Dans tous les cas, il y a deux constantes dans ces revendications: le développement économique et social des régions anglophones et la représentativité de ses filles et fils dans les institutions de la République. Si la première revendication est discutable car nombre de régions francophones elles-mêmes sont en proie une pauvreté endémique comme c’est le cas de celles de la partie septentrionale, la seconde peut aisément se comprendre.

Au Parlement par exemple, épicentre du pouvoir législatif, aucun ressortissant de la zone anglophone n’occupe un poste de responsabilité de premier plan dans les deux Chambres. Le président de la Chambre basse, Cavaye Yeguie Djibril, est francophone, tout comme son premier vice-président, Hilarion Etong. Pis, le secrétaire général de ladite chambre est également francophone et se nomme Victor Yene Ossomba. Situation similaire à la Chambre haute où son président, Marcel Niat Njifenji, son premier vice-président Aboubakary Abdoulaye, son secrétaire général Michel Meva’a M’Eboutou, sont tous francophones. A cela, il faut ajouter le fait que le vice-Premier Ministre, Ministre délégué à la Présidence en charge des Relations avec le Parlement, Amadou Ali, est également francophone, il y a donc toutes les raisons pour les anglophones de dire que la coupe est pleine. Certains francophones, adeptes de l’humour, relèvent toutefois que le sénateur Chief Victor Mukete, doyen d’âge de la Chambre haute, préside chaque année, pendant quelques jours, ladite chambre. Idem pour le député Enow Tanjong à la Chambre basse.

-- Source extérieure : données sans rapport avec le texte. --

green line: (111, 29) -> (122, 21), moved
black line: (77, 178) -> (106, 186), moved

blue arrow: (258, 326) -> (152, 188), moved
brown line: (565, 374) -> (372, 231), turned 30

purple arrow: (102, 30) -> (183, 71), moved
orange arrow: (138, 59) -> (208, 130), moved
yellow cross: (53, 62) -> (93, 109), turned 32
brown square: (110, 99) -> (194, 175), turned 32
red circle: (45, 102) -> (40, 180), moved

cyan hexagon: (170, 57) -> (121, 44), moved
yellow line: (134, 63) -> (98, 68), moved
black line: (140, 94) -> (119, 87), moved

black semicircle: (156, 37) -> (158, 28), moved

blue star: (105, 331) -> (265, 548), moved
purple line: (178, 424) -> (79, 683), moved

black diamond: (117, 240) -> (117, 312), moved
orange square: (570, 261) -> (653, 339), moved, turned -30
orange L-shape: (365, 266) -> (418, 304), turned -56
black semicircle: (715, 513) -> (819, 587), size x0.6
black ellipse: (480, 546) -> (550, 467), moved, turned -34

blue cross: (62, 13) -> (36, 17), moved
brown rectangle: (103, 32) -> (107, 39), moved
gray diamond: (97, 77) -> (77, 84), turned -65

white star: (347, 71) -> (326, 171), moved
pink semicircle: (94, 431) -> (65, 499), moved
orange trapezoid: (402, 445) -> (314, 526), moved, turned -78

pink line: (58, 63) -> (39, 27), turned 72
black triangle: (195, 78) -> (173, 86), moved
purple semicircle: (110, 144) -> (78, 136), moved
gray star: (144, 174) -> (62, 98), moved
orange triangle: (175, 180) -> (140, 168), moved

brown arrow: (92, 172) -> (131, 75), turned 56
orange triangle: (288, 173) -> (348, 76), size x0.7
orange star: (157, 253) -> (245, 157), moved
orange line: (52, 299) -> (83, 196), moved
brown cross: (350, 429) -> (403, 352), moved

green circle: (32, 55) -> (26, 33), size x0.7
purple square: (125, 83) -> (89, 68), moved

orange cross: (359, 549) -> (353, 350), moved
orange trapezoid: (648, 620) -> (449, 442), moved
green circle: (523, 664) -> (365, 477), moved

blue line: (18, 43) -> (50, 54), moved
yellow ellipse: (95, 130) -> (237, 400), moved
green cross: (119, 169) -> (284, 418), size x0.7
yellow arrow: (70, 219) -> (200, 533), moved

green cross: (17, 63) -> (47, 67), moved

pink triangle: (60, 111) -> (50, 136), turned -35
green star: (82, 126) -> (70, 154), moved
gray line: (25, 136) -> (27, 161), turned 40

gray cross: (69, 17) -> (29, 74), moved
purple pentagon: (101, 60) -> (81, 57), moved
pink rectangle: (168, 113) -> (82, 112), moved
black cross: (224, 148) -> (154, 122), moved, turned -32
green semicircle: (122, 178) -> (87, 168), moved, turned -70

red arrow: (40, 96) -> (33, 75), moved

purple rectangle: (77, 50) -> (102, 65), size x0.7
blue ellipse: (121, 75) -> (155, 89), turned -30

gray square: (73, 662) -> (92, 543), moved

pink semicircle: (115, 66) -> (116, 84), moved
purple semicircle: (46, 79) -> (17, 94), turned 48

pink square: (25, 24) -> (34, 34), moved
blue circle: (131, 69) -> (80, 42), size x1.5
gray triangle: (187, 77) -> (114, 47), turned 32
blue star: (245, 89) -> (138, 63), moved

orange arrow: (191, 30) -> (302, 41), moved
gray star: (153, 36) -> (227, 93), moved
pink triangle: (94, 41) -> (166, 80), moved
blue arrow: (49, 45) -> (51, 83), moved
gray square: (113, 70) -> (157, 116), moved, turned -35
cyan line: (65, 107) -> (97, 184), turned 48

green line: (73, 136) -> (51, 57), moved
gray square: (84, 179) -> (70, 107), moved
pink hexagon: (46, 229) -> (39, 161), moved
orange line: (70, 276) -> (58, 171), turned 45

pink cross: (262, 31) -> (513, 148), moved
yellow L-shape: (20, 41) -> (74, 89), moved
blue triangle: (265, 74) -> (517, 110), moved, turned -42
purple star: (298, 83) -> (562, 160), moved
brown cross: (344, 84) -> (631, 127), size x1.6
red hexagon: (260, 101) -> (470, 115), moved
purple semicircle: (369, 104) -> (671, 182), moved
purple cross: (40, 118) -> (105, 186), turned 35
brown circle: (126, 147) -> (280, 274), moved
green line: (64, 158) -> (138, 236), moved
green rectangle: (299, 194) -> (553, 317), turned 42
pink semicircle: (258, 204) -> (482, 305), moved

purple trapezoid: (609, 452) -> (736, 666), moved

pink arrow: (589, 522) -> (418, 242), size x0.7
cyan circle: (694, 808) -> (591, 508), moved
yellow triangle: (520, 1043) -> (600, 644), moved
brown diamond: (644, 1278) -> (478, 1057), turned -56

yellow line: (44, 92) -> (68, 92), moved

Ce malaise chez les anglophones ne se limite pas seulement à cette marginalisation au Parlement. Ils s’estiment, et ce n’est pas nouveau, être exclus des trois piliers du pouvoir. De fait, outre le pouvoir législatif où ils ne jouent qu’un rôle de figurant, et le pouvoir exécutif fermement tenu par le francophone Paul Biya ils sont totalement absents du pouvoir judiciaire. Alexis Dipanda Mouelle, Premier président de la Cour suprême qui fait aussi office de Cour constitutionnelle, est francophone… Signe de ce monopole du pouvoir judiciaire: le poste ministériel de Garde des sceaux demeure depuis toujours la chasse gardée des francophones.

Avec les chamboulements institutionnels attendus, notamment la mise en place de la Cour constitutionnelle, les anglophones espèrent pouvoir retrouver une place et une influence dans un pays où le parfum de la célébration de la Réunification est encore dans l’air.